Starknet developer StarkWare has integrated EY's Nightfall privacy protocol to enable institutions to process private payments and decentralized finance (DeFi) activities on public, Ethereum-focused rails, targeting banks and enterprises that require confidentiality without sacrificing auditability.
In a press release shared with Cointelegraph on Tuesday, StarkWare positioned the move as a way for corporations to make use of a shared, open Layer 2 network moderately than closed, bank-only networks, while partnering with a Big Four company that’s already vetting most of the organizations it wants to incorporate.
The integration brings Nightfall, an open-source zero-knowledge (ZK) privacy layer developed by EY that enables transactions to be verified without exposing underlying data, to Starknet to enable private B2B and cross-border payments, confidential treasury management and tokenized wealth transfers 24/7 on-chain.
StarkWare said institutions may also access Ethereum DeFi for activities resembling lending, swaps and yield strategies, where transactions are private by default but support selective disclosure, auditability and Know Your Customer (KYC) protocols.
Starknet and Nightfall goal institutional flows
StarkWare calls this a “major breakthrough” in leveraging public blockchains for institutional capital, which has previously been deterred by complete on-chain transparency and the resulting compliance and competitive risks.
Eli Ben-Sasson, co-founder and CEO of StarkWare and founding scientist of privacy-focused cryptocurrency Zcash (ZEC), said within the press release that blockchains could offer any institution “the equivalent of a personal highway for stablecoins and tokenized deposits,” positioning Nightfall on Starknet as a concrete step toward that vision.
Alex Gruell, global head of business development at StarkWare, told Cointelegraph that Nightfall is “particularly useful for institutions that require out-of-the-box KYC verification as a part of their onboarding to the blockchain,” and is a component of a broader data protection initiative at Starknet.
Alex Gruell, global head of business development. Source: StarkWare
He said native crypto teams had “moved mountains” in constructing the ZK infrastructure, however the system developed by EY added a complementary layer of institutional credibility and “regulatory competence.”

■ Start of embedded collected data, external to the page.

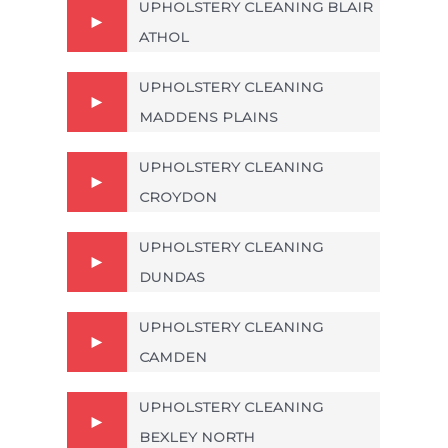
UPHOLSTERY CLEANING BLAIR
ATHOL
UPHOLSTERY CLEANING
MADDENS PLAINS
UPHOLSTERY CLEANING
CROYDON
UPHOLSTERY CLEANING
DUNDAS
UPHOLSTERY CLEANING
CAMDEN
UPHOLSTERY CLEANING
BEXLEY NORTH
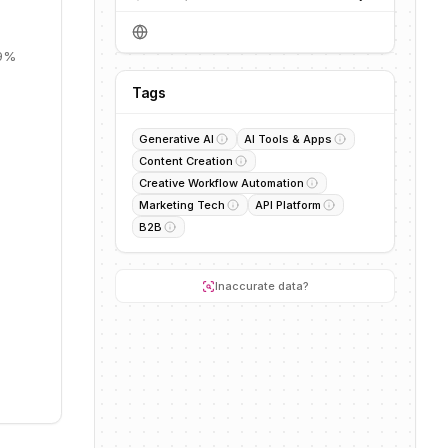
19%
Tags
Generative AI
AI Tools & Apps
Content Creation
Creative Workflow Automation
Marketing Tech
API Platform
B2B
Inaccurate data?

Gruell also referred to Starknet plus Nightfall as an interoperability layer between institutions, contrasting this with “siloed” institutional environments on competing networks, which he said “doesn’t function interoperability infrastructure,” and with licensed models like Canton Network, that are “not yet integrated into the Web3 ecosystem.”
He emphasized that Nightfall will remain permissionless and fully integrated into Starknet, with a phased rollout where the initial deployment will give attention to “private payments and transfers with compliance gating and secure sequencing,” while “verifier upgrades and expanded functionality will follow because the system scales.”
Starknet's growth and teething problems
Starknet has steadily grown into certainly one of the larger ZK rollups by Total Value Locked (TVL), currently at roughly $280 million, with usage driven primarily by DeFi protocols and native ecosystem apps.
At the identical time, Starknet's rapid scaling push has exposed reliability challenges. In 2025, the network experienced significant outages related to sequencer and infrastructure issues, prompting public postmortems and pledges to extend reliability before encouraging more institutional inflows.